What you have to do> Everything from the line with "febrero 2024" to the last line of the material below is what to reproduce, exactly and with no other lines.
++++++++
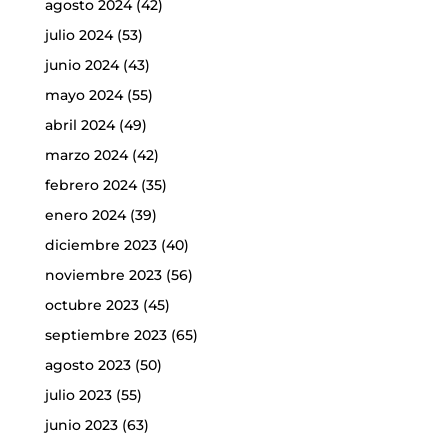
agosto 2024
(42)
julio 2024
(53)
junio 2024
(43)
mayo 2024
(55)
abril 2024
(49)
marzo 2024
(42)
febrero 2024
(35)
enero 2024
(39)
diciembre 2023
(40)
noviembre 2023
(56)
octubre 2023
(45)
septiembre 2023
(65)
agosto 2023
(50)
julio 2023
(55)
junio 2023
(63)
++++++++
Solution for this problem>
febrero 2024
(35)
enero 2024
(39)
diciembre 2023
(40)
noviembre 2023
(56)
octubre 2023
(45)
septiembre 2023
(65)
agosto 2023
(50)
julio 2023
(55)
junio 2023
(63)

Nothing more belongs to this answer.